Maître Hardouinot, car c’était lui, s’inclina tout aussitôt profondément et dit :
– Si monseigneur veut me suivre, il verra quelles sont nos ressources.
– Allons ! répondit le Gascon.
Puis il fit un signe à Raoul, qui demeura dans le vestibule.
Maître Hardouinot, l’ancien procureur en la cour de justice, était vêtu d’une sorte de houppelande flottante qui ne parvenait pas à dissimuler sa maigreur extrême.
Il écarta les plis de ce vêtement, et prit à sa ceinture un trousseau de clefs ; puis il fit passer le Gascon dans la pièce d’où il venait de sortir.
C’était un petit oratoire où l’on voyait un christ sur le mur, et, entassés pêle-mêle, des livres et des parchemins.
Quand le sire de Jurançon fut entré, le vieillard referma la porte, laissant Raoul sous le vestibule.

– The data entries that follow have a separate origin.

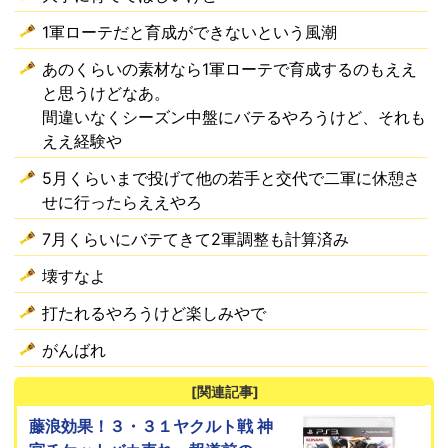
1軍ローテだと育成ができないという風潮
あのくらいの素材なら1軍ローテで育成するのもええ
と思うけどなあ。
間違いなくシーズン中盤にバテるやろうけど、それも
ええ経験や
5月くらいまで投げて他の若手と交代で二軍に休憩さ
せに行ったらええやろ
7月くらいにバテてきて2軍調整も計算済み
壊すなよ
打たれるやろうけど楽しみやで
がんばれ
[関連記事]
藤浪効果！３・３１ヤクルト戦 神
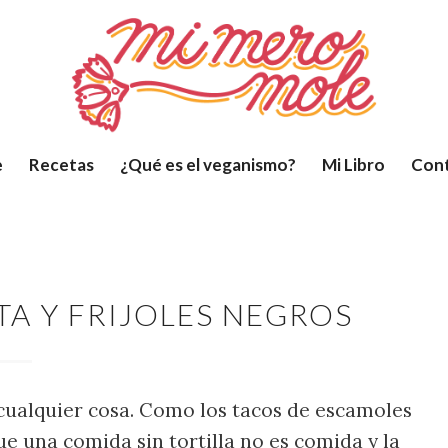
e
Recetas
¿Qué es el veganismo?
Mi Libro
Con
TA Y FRIJOLES NEGROS
ualquier cosa. Como los tacos de escamoles
 una comida sin tortilla no es comida y la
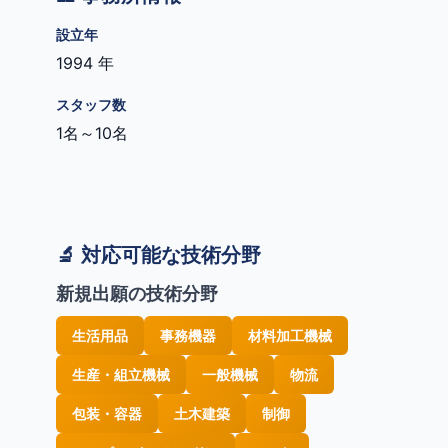
設立年
1994 年
スタッフ数
1名～10名
🔬 対応可能な技術分野
新規出願の技術分野
生活用品
事務機器
材料加工機械
生産・組立機械
一般機械
物流
包装・容器
土木建築
制御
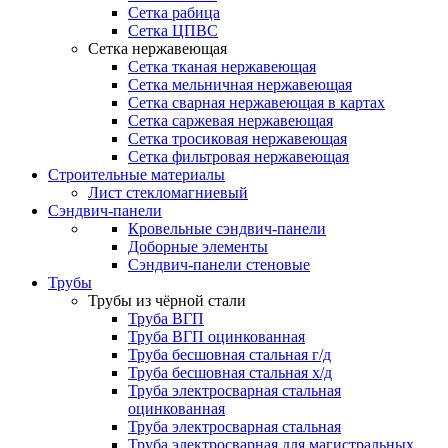
Сетка рабица
Сетка ЦПВС
Сетка нержавеющая
Сетка тканая нержавеющая
Сетка мельничная нержавеющая
Сетка сварная нержавеющая в картах
Сетка саржевая нержавеющая
Сетка тросиковая нержавеющая
Сетка фильтровая нержавеющая
Строительные материалы
Лист стекломагниевый
Сэндвич-панели
Кровельные сэндвич-панели
Доборные элементы
Сэндвич-панели стеновые
Трубы
Трубы из чёрной стали
Труба ВГП
Труба ВГП оцинкованная
Труба бесшовная стальная г/д
Труба бесшовная стальная х/д
Труба электросварная стальная
оцинкованная
Труба электросварная стальная
Труба электросварная для магистральных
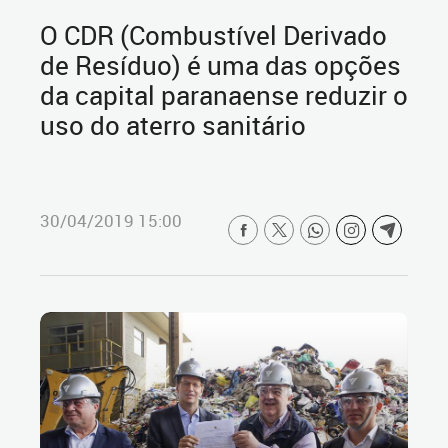
O CDR (Combustível Derivado
de Resíduo) é uma das opções
da capital paranaense reduzir o
uso do aterro sanitário
30/04/2019 15:00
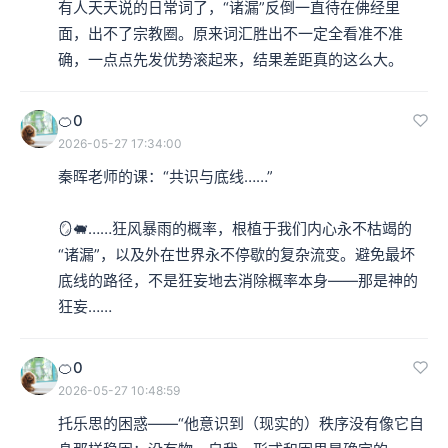
有人天天说的日常词了，“诸漏”反倒一直待在佛经里
面，出不了宗教圈。原来词汇胜出不一定全看准不准
确，一点点先发优势滚起来，结果差距真的这么大。
🍊0
2026-05-27 17:34:00
秦晖老师的课：“共识与底线……”

🪞🐖……狂风暴雨的概率，根植于我们内心永不枯竭的
“诸漏”，以及外在世界永不停歇的复杂流变。避免最坏
底线的路径，不是狂妄地去消除概率本身——那是神的
狂妄……
🍊0
2026-05-27 10:48:59
托乐思的困惑——“他意识到（现实的）秩序没有像它自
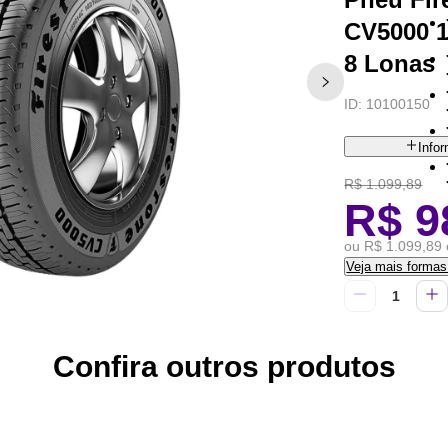
CV5000 1
8 Lonas
ID:
10100150
Info
R$ 1.099,89
R$ 9
ou R$ 1.099,89 
Veja mais forma
Confira outros produtos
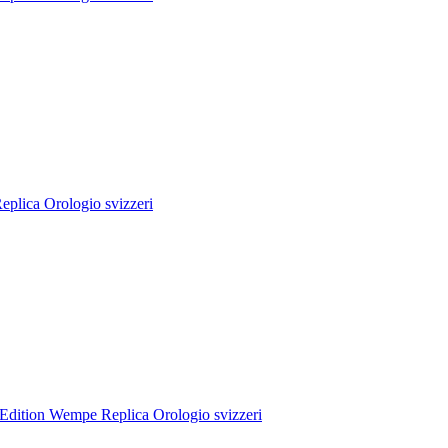
plica Orologio svizzeri
Edition Wempe Replica Orologio svizzeri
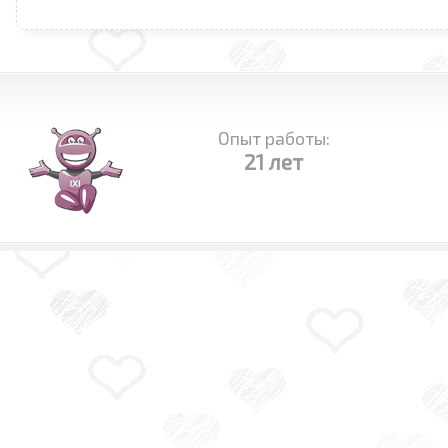
Опыт работы:
21 лет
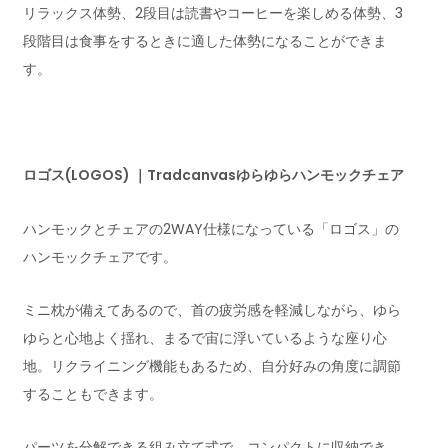
リラックス体勢、2段目は読書やコーヒーを楽しめる体勢、3
段階目は食事をするときに適した体勢になることができま
す。
ロゴス(LOGOS) ｜Tradcanvasゆらゆらハンモックチェア
ハンモックとチェアの2WAY仕様になっている「ロゴス」の
ハンモックチェアです。
ミニ枕が備えてあるので、首の疲労感を軽減しながら、ゆら
ゆらと心地よく揺れ、まるで宙に浮いているような座り心
地。リクライニング機能もあるため、自分好みの角度に調節
することもできます。
パーツを分解できる組み立て式で、コンパクトに収納でき、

Puis il poussa les verrous à l’intérieur, et, s’armant d’un briquet, il en fit jaillir quelques étincelles au moyen desquelles il alluma une mèche soufrée.
Ensuite il ouvrit une seconde porte et dit au Gascon :
– Venez !
Cette nouvelle porte donnait sur un escalier noir, l’escalier des caves, sans doute.

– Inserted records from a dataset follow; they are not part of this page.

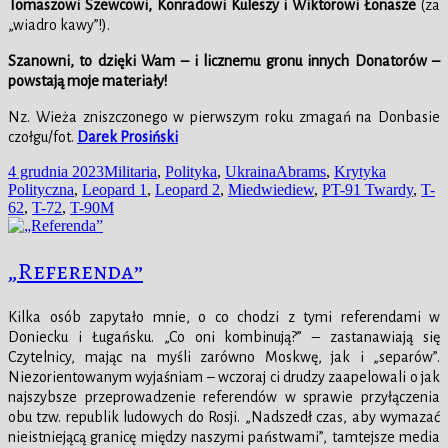
Tomaszowi Szewcowi, Konradowi Kuleszy
i
Wiktorowi Łonasze
(za
„wiadro kawy”!).
Szanowni, to dzięki Wam – i licznemu gronu innych Donatorów –
powstają moje materiały!
Nz. Wieża zniszczonego w pierwszym roku zmagań na Donbasie
czołgu/fot.
Darek Prosiński
Data
Kategorie
Tagi
4 grudnia 2023
Militaria
,
Polityka
,
Ukraina
Abrams
,
Krytyka
publikacji
Polityczna
,
Leopard 1
,
Leopard 2
,
Miedwiediew
,
PT-91 Twardy
,
T-
62
,
T-72
,
T-90M
„Referenda”
Kilka osób zapytało mnie, o co chodzi z tymi referendami w
Doniecku i Ługańsku. „Co oni kombinują?” – zastanawiają się
Czytelnicy, mając na myśli zarówno Moskwę, jak i „separów”.
Niezorientowanym wyjaśniam – wczoraj ci drudzy zaapelowali o jak
najszybsze przeprowadzenie referendów w sprawie przyłączenia
obu tzw. republik ludowych do Rosji. „Nadszedł czas, aby wymazać
nieistniejącą granicę między naszymi państwami”, tamtejsze media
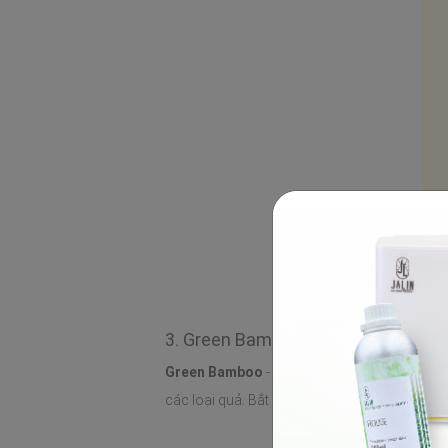
3. Green Bamboo
Green Bamboo
- Hương thơm được ví như nh
các loại quả. Bắt gặp một cảm xúc mới lạ và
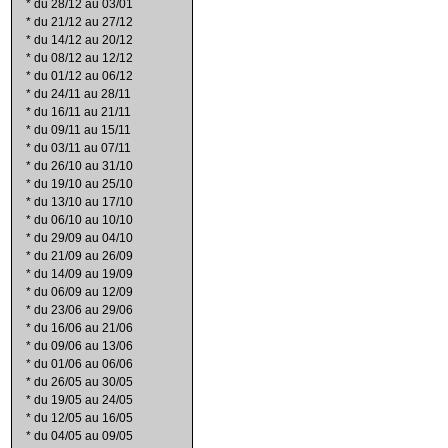
*
du 28/12 au 03/01
*
du 21/12 au 27/12
*
du 14/12 au 20/12
*
du 08/12 au 12/12
*
du 01/12 au 06/12
*
du 24/11 au 28/11
*
du 16/11 au 21/11
*
du 09/11 au 15/11
*
du 03/11 au 07/11
*
du 26/10 au 31/10
*
du 19/10 au 25/10
*
du 13/10 au 17/10
*
du 06/10 au 10/10
*
du 29/09 au 04/10
*
du 21/09 au 26/09
*
du 14/09 au 19/09
*
du 06/09 au 12/09
*
du 23/06 au 29/06
*
du 16/06 au 21/06
*
du 09/06 au 13/06
*
du 01/06 au 06/06
*
du 26/05 au 30/05
*
du 19/05 au 24/05
*
du 12/05 au 16/05
*
du 04/05 au 09/05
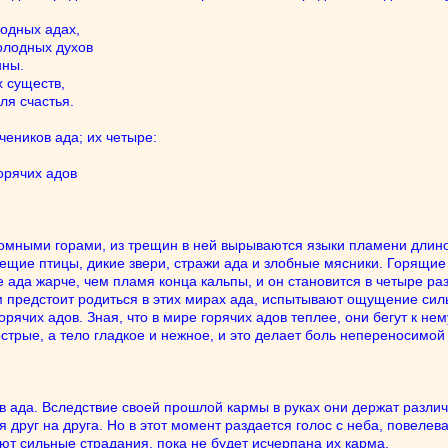
одных адах,
олодных духов
нны.
 существ,
ля счастья.
еников ада; их четыре:
орячих адов
ромными горами, из трещин в ней вырываются языки пламени длиной
вещие птицы, дикие звери, стражи ада и злобные мясники. Горящ
ире ада жарче, чем пламя конца кальпы, и он становится в четыре 
 предстоит родиться в этих мирах ада, испытывают ощущение сильн
рячих адов. Зная, что в мире горячих адов теплее, они бегут к нем
 острые, а тело гладкое и нежное, и это делает боль непереносимой
ов ада. Вследствие своей прошлой кармы в руках они держат разли
я друг на друга. Но в этот момент раздается голос с неба, повелев
ют сильные страдания, пока не будет исчерпана их карма.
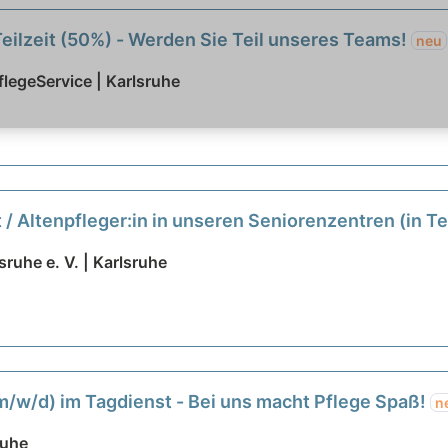
Teilzeit (50%) - Werden Sie Teil unseres Teams!
neu
legeService | Karlsruhe
/ Altenpfleger:in in unseren Seniorenzentren (in Teil
ruhe e. V. | Karlsruhe
 (m/w/d) im Tagdienst - Bei uns macht Pflege Spaß!
n
ruhe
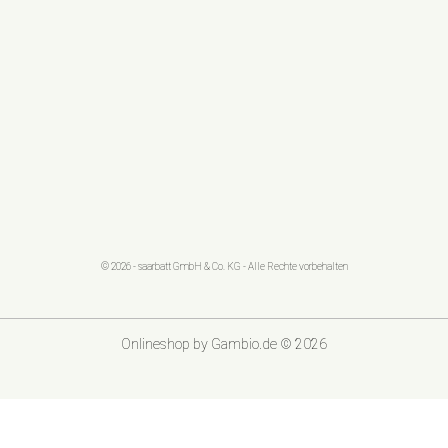
© 2026 - saarbatt GmbH & Co. KG - Alle Rechte vorbehalten
Onlineshop
by Gambio.de © 2026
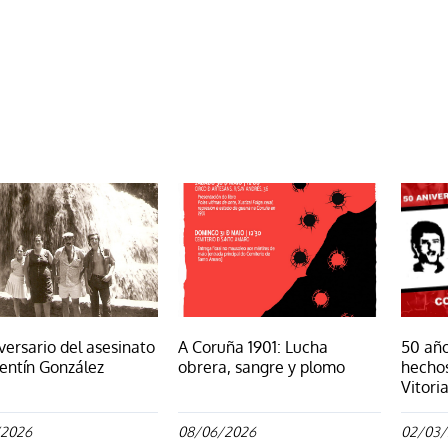
Página
Página
Página
P
versario del asesinato
A Coruña 1901: Lucha
50 año
entín González
obrera, sangre y plomo
hechos
Vitori
/2026
08/06/2026
02/03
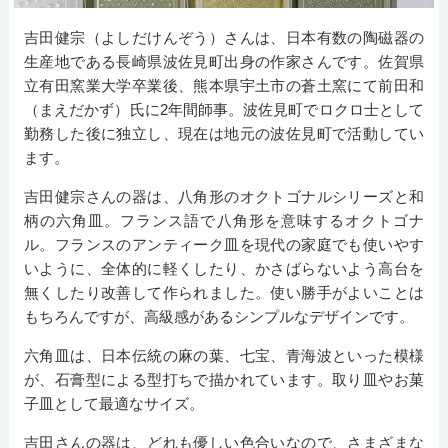
吉田健宗（よしだけんぞう）さんは、日本有数の陶磁器の
生産地である長崎県波佐見町出身の作家さんです。佐賀県
立有田窯業大学卒業後、熊本県宇土市の蒼土窯にて前田和
（まえだかず）氏に2年間師事。波佐見町でロクロ士として
勤務した後に独立し、現在は地元の波佐見町で活動してい
ます。
吉田健宗さんの器は、八角形のオクトゴナルシリーズと和
柄の六角皿。フランス語で八角形を意味するオクトゴナ
ル。フランスのアンティーク皿を現代の家庭でも使いやす
いように、全体的に軽くしたり、かさばらないよう高台を
無くしたり改善して作られました。使い勝手がよいことは
もちろんですが、高級感があるシンプルなデザインです。
六角皿は、日本伝統の麻の葉、七宝、青海波といった模様
が、石膏型による型打ちで描かれています。取り皿やお菓
子皿として最適なサイズ。
吉田さんの器は、どれも優しい色合いなので、さまざまな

Hardouinot s’y engagea le premier, éclairant sa marche et celle du Gascon avec la mèche soufrée.
Ils descendirent ainsi soixante marches environ, puis ils se trouvèrent dans un corridor souterrain.
Au bout de ce corridor était une troisième porte, une porte en fer armée de quatre serrures et de trois verrous.

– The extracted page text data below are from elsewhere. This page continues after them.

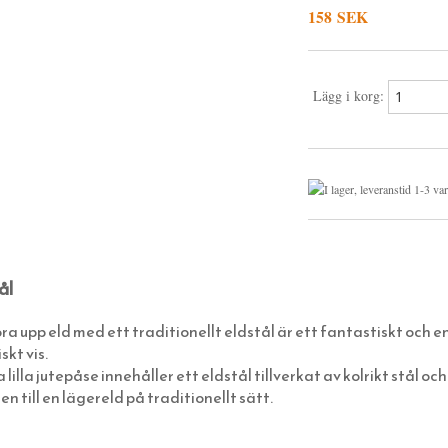
158 SEK
Lägg i korg:
ål
ra upp eld med ett traditionellt eldstål är ett fantastiskt och e
skt vis.
lilla jutepåse innehåller ett eldstål tillverkat av kolrikt stål och 
n till en lägereld på traditionellt sätt.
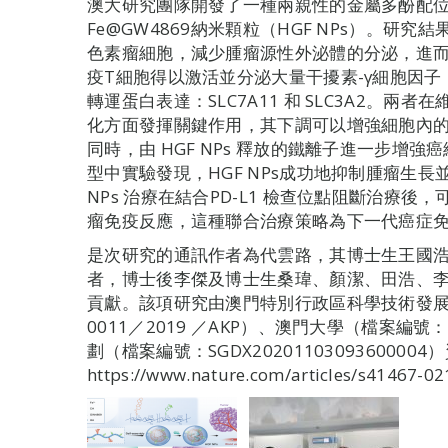
澳大研究團隊開發了一種兩親性的金屬多酚配位透
Fe@GW4869納米顆粒（HGF NPs）。研究結
色素瘤細胞，減少腫瘤源性外泌體的分泌，進而削
疫T細胞得以激活並分泌大量干擾素-γ細胞因
轉運蛋白表達：SLC7A11 和 SLC3A2。
化方面發揮關鍵作用，其下調可以增強細胞內
同時，由 HGF NPs 釋放的鐵離子進一步增
型中實驗發現，HGF NPs成功地抑制腫瘤生
NPs 治療在結合PD-L1 檢查位點阻斷治療
瘤免疫反應，這種聯合治療策略為下一代癌症
是次研究的通訊作者為代雲路，其博士生王國
者，博士後李傑及博士生桑瑋、顏潔、田浩、
貢獻。該項研究由澳門特別行政區科學技術發展基金
0011／2019 ／AKP）、澳門大學（檔案編號：S
劃（檔案編號：SGDX20201103093600
https://www.nature.com/articles/s41467-0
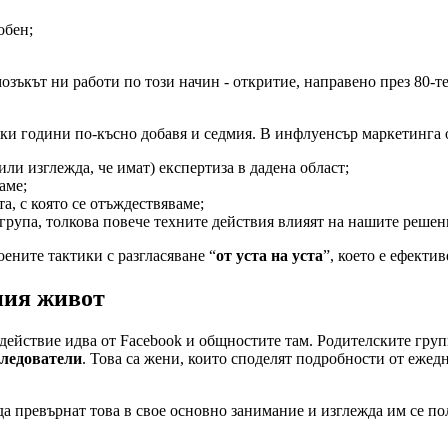
обен;
мозъкът ни работи по този начин - откритие, направено през 80-т
етки години по-късно добавя и седмия. В инфлуенсър маркетинга 
или изглежда, че имат) експертиза в дадена област;
аме;
а, с която се отъждествяваме;
група, толкова повече техните действия влияят на нашите решен
оените тактики с разгласяване “
от уста на уста
”, което е ефекти
ния живот
 действие идва от Facebook и общностите там. Родителските гру
следователи
. Това са жени, които споделят подробности от ежедн
да превърнат това в свое основно занимание и изглежда им се по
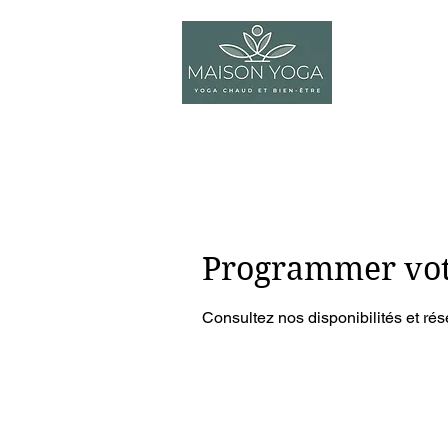
Accueil
Programmer vot
Consultez nos disponibilités et rés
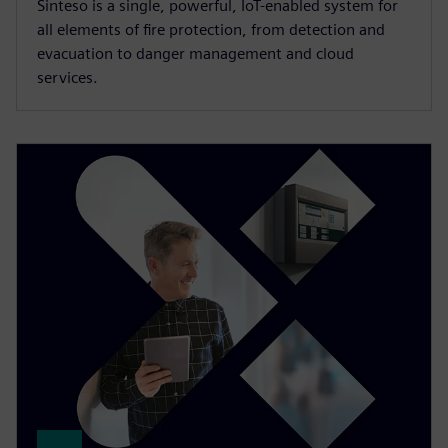
Sinteso is a single, powerful, IoT-enabled system for
all elements of fire protection, from detection and
evacuation to danger management and cloud
services.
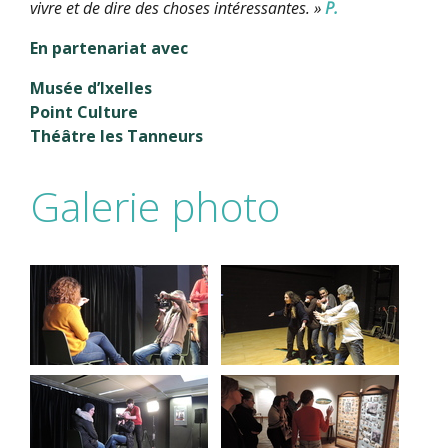
vivre et de dire des choses intéressantes. »
P.
En partenariat avec
Musée d’Ixelles
Point Culture
Théâtre les Tanneurs
Galerie photo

Les mains débiles du vieillard firent néanmoins tourner les clefs, glisser les verrous, et pivoter la porte sur ses gonds.
Alors, les rayons de la mèche soufrée ayant pénétré de l’autre côté de cette porte, le Gascon s’arrêta ébloui.
Il était au seuil d’un vaste caveau dont le sol était jonché de pièces d’or et d’argent.
– On n’a jamais compté, dit Hardouinot ; mais, à vingt ou trente mille francs près, je sais ce qu’il y a.
Et il entra dans le caveau.
Le Gascon le suivit et ils refermèrent sur eux cette troisième porte, comme les précédentes.